* Task brief *
Copy out exactly the lines below that run from the one holding "Найдено статей: 7254" to the one holding "популярности", keeping both of those lines and no others.

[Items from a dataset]

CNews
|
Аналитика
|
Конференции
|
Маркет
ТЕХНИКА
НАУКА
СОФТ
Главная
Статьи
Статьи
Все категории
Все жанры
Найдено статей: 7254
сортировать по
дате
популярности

==

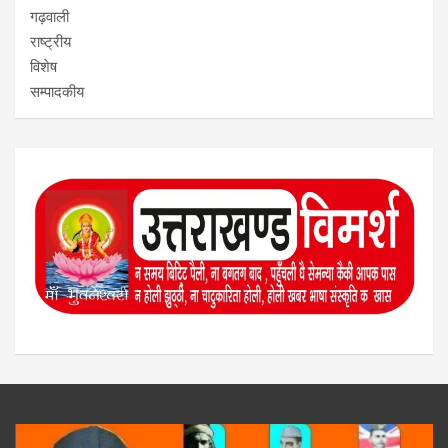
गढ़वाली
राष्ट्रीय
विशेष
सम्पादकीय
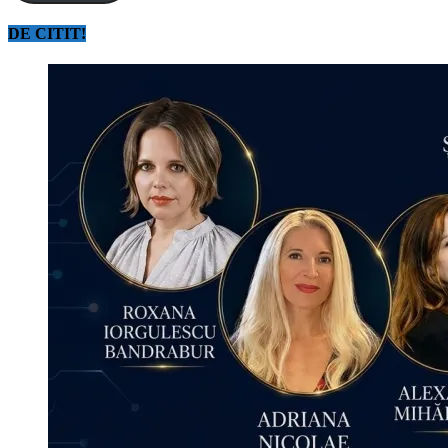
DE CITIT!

* Result *
Найдено статей: 7254
сортировать по
дате
популярности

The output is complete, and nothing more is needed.